Most people have too much gear. Too much stuff. And the stuff they get is mostly junk.
Oftentimes people want an experience and instead get hijacked by marketing into purchasing gear. See, all the people at REI on the weekends buying expensive tents, boots, and jackets. 99% of them could go camping with the clothes and shoes they have and a $40-$50 tent from a big box store.
But it is the idea of being outside, exploring, and being adventurous that they're into. Same with Subaru marketing as an 'adventure' vehicle.
You could go hiking in the forest with the clothes and shoes that you have now. You could go camping with the car you have or rent a car or invite some friends with cars to go.

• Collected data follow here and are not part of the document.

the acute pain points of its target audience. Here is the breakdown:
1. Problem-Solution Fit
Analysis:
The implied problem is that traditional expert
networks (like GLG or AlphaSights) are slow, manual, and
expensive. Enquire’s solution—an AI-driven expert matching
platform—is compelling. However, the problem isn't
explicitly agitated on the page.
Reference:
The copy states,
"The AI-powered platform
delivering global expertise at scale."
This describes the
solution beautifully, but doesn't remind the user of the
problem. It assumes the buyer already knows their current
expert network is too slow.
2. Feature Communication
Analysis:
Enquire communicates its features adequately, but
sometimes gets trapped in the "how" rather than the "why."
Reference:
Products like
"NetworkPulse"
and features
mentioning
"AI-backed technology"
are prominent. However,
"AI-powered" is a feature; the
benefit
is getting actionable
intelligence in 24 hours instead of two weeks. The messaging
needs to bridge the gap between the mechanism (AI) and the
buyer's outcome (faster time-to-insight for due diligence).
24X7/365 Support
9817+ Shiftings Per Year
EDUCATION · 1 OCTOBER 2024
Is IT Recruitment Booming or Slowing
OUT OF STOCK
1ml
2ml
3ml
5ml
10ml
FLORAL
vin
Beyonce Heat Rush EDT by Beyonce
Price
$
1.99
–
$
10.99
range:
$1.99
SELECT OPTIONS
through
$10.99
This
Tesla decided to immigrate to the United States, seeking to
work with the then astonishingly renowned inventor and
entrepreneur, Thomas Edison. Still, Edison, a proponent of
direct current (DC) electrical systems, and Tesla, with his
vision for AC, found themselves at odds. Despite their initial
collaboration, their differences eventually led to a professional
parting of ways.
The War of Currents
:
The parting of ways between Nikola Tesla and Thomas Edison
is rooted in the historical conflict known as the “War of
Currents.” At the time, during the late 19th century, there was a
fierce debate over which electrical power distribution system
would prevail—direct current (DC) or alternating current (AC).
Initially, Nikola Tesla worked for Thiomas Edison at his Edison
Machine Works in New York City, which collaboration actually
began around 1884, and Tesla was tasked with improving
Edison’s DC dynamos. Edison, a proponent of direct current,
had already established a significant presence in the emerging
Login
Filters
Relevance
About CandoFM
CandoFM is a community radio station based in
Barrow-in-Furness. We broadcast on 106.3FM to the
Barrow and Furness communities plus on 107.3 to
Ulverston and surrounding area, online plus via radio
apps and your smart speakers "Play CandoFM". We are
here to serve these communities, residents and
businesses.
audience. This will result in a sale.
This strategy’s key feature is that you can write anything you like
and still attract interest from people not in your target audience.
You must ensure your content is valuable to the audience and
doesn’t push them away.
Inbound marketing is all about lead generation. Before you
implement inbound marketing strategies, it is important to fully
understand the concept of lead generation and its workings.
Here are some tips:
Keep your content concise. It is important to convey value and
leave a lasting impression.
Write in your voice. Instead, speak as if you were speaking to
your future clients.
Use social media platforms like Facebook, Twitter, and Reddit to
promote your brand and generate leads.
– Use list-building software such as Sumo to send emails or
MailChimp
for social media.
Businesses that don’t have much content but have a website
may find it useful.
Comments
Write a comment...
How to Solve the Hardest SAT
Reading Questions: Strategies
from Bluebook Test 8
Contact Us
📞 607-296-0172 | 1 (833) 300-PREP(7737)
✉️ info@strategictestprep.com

Most of what people want is experiences.
The exception is that occassionally, very occassionally, gear purchases make sense. Typically it is when it comes to someone getting something done faster or more efficiently. Most of the time, that is also a waste of time and money because trade workers and skill based endeavors are just as susceptible to marketing.
When you see a beautiful landscape of like the Grand Canyon, people will look at what kind of camera was used. And start researching cameras. A few people might start researching trips to the Grand Canyon.
That is a step in the right direction.
The big brain maneuver is some people are already out the door, walking or biking to a local park. Or driving to a close by nature.
And enjoying their day and their life there.